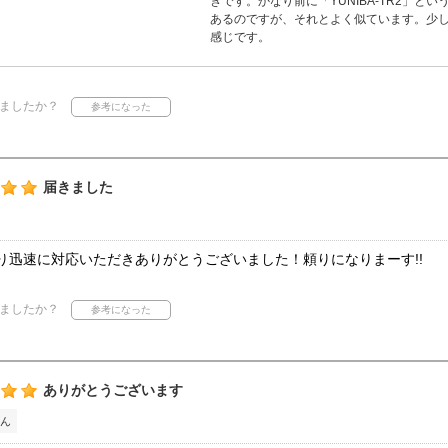
きです。かなり前に「YUNIBA-TR2」
あるのですが、それとよく似ています。少
感じです。
ましたか？
届きました
り迅速に対応いただきありがとうございました！頼りになりまーす!!
ましたか？
ありがとうございます
ん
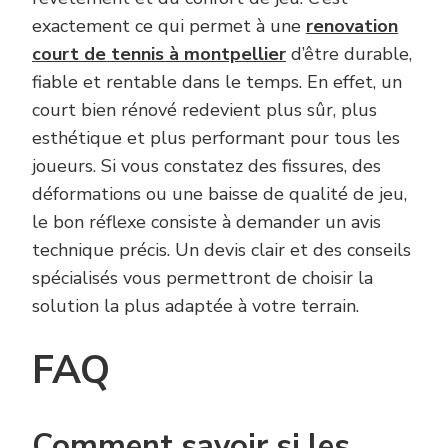
exactement ce qui permet à une
renovation
court de tennis à montpellier
d’être durable,
fiable et rentable dans le temps. En effet, un
court bien rénové redevient plus sûr, plus
esthétique et plus performant pour tous les
joueurs. Si vous constatez des fissures, des
déformations ou une baisse de qualité de jeu,
le bon réflexe consiste à demander un avis
technique précis. Un devis clair et des conseils
spécialisés vous permettront de choisir la
solution la plus adaptée à votre terrain.
FAQ
Comment savoir si les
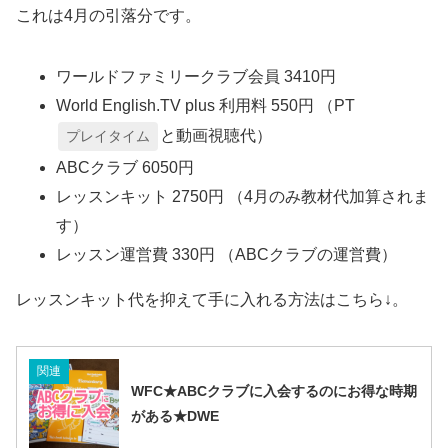
これは4月の引落分です。
ワールドファミリークラブ会員 3410円
World English.TV plus 利用料 550円 （PT
と動画視聴代）
プレイタイム
ABCクラブ 6050円
レッスンキット 2750円 （4月のみ教材代加算されま
す）
レッスン運営費 330円 （ABCクラブの運営費）
レッスンキット代を抑えて手に入れる方法はこちら↓。
関連
WFC★ABCクラブに入会するのにお得な時期
がある★DWE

=-=-=-=-=

A verbatim transcription of the listing is expected, with no pictures included.

# SOLUTION FOR THIS TASK:
きです。かなり前に「YUNIBA-TR2」
あるのですが、それとよく似ています。少
感じです。
ましたか？
届きました
り迅速に対応いただきありがとうございました！頼りになりまーす!!
ましたか？
ありがとうございます
ん
exactement ce qui permet à une
renovation
court de tennis à montpellier
d’être durable,
fiable et rentable dans le temps. En effet, un
court bien rénové redevient plus sûr, plus
esthétique et plus performant pour tous les
joueurs. Si vous constatez des fissures, des
déformations ou une baisse de qualité de jeu,
le bon réflexe consiste à demander un avis
technique précis. Un devis clair et des conseils
spécialisés vous permettront de choisir la
solution la plus adaptée à votre terrain.
FAQ
Comment savoir si les
これは4月の引落分です。
ワールドファミリークラブ会員 3410円
World English.TV plus 利用料 550円 （PT
と動画視聴代）
プレイタイム
ABCクラブ 6050円
レッスンキット 2750円 （4月のみ教材代加算されま
す）
レッスン運営費 330円 （ABCクラブの運営費）
レッスンキット代を抑えて手に入れる方法はこちら↓。
関連
WFC★ABCクラブに入会するのにお得な時期
がある★DWE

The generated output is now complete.